He told them that he was sorry, that he was a new guide, and that he would try
to do better. What nonsense. This
was a very full day of driving as we detoured to the top of the Kampa-la. This
5000 m pass would have been our normal route to Gyantse, our destination, but
the next pass (Kong-la also 5000 m) was closed for roadwork. Yunden and Tseden
grumbled a bit, but I forced them to take me to the top of Kampa-la for the
views of Yamdrok Tso. This was a huge climb up a new road. Along the way we
passed a group of mountain bikers. Good on them. The road climbs more
than 1400 m in 25 km – starting from 3600 m. I’ll take the
Landrover, thanks. We
went back down and around and over the Yung-la (also about 5000 m) on a rough
dirt track to Gyantse. Ha ko
ma song – Yaks. Yaks do everything in Tibet. They get ridden, pull plows,
get milked, get eaten, and provide fuel for the fire. Can it be a coincidence
that the Tibetan world for good is yakpo – which sounds a lot like yak poo?
Ha ko ma song. A
large dzong (dzong is Tibetan for fort) dominates Gyantse from the top of the
hill in the center of town. The views from the top show the new Chinese city
taking over. In the dzong is a really tacky museum showing the treatment of
the oppressed serfs by the Tibetan lords before they were freed by the
glorious Motherland. Ha ko
ma song – this museum. If the Chinese want us to believe this propaganda,
they could at least be slightly subtle and they could also spend more than $10
on the displays. As it is, they can’t really think that anyone takes it
seriously, so why bother. Ha ko ma song. The
evening exploring the town and surrounding fields was especially enjoyable. I
would have liked to spend more time here, but after breakfast on Day 25 and a
quick tour of the gompa and chorten, Tseden told me that Cham dancing was
happening at Shigatse, our next stop. So, we left Gyantse earlier than planned
to make the most of this chance. Cham
dancing is performed over several days at various festivals.
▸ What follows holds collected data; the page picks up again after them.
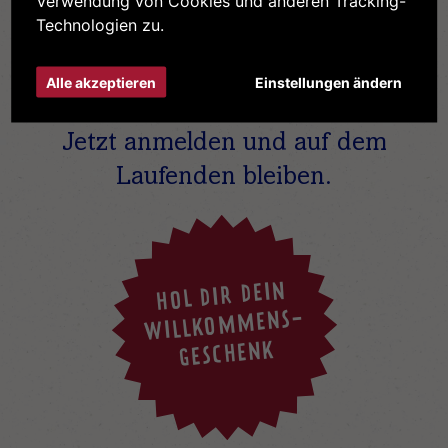
Verwendung von Cookies und anderen Tracking-
Technologien zu.
Immer
Alle akzeptieren
Einstellungen ändern
UP TO DATE
Jetzt anmelden und auf dem
Laufenden bleiben.
HOL DIR DEIN
WILLKOMMENS-
GESCHENK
It is highly
ritualized, featuring colorful costumes and masked dancers. I discovered that
it is also dead boring. The pace is glacial. I stood for hours to try to get a
decent view (space was limited as the locals had arrived early and were seated
all around the courtyard). The dancing occurred in short skits, some of which
had a few costumed dancers. All of them featured long speeches and lots of
standing around. That, combined with long gaps between skits, left lots of
time for people watching. The
locals were out in force and seemed to be enjoying the party. They had come
well prepared with seats and picnics, and chatted and chewed the fat (actually
they both chewed and drank the fat as the main snacks were the Tibetan staples
of tsampa and yak butter tea. Tsampa is barley flour mixed with yak butter and
hot water into a kind of dough that is eaten in little balls. I tried some.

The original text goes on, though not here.